◆ **Assignment**: The output is the lines below from the one with "Kaspersky đưa ra hồi chuông cảnh" through the one with "Numérisez ici pour", both included, printed exactly and with no other line.

-------- Dataset extract --------

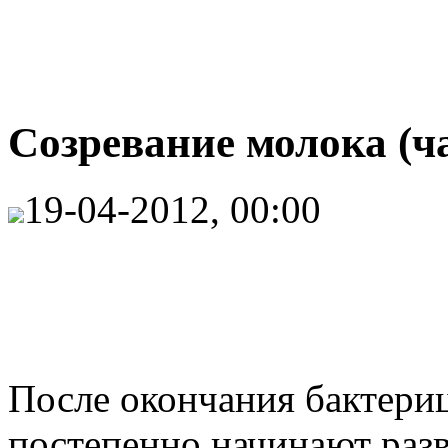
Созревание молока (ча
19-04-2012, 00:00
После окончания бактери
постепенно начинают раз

--------
-------- Dataset extract --------

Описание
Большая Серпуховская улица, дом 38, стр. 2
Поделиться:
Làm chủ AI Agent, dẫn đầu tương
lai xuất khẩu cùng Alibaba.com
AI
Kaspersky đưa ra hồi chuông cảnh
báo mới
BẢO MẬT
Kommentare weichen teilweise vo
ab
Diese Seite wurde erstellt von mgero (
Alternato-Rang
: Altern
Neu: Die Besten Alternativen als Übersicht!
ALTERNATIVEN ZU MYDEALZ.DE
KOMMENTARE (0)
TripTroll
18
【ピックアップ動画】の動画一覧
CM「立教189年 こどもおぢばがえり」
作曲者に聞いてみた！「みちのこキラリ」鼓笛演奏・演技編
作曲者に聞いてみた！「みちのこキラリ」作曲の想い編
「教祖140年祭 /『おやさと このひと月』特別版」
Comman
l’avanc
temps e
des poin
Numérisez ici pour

--------

◆ **Answer below**:
Kaspersky đưa ra hồi chuông cảnh
báo mới
BẢO MẬT
Kommentare weichen teilweise vo
ab
Diese Seite wurde erstellt von mgero (
Alternato-Rang
: Altern
Neu: Die Besten Alternativen als Übersicht!
ALTERNATIVEN ZU MYDEALZ.DE
KOMMENTARE (0)
TripTroll
18
【ピックアップ動画】の動画一覧
CM「立教189年 こどもおぢばがえり」
作曲者に聞いてみた！「みちのこキラリ」鼓笛演奏・演技編
作曲者に聞いてみた！「みちのこキラリ」作曲の想い編
「教祖140年祭 /『おやさと このひと月』特別版」
Comman
l’avanc
temps e
des poin
Numérisez ici pour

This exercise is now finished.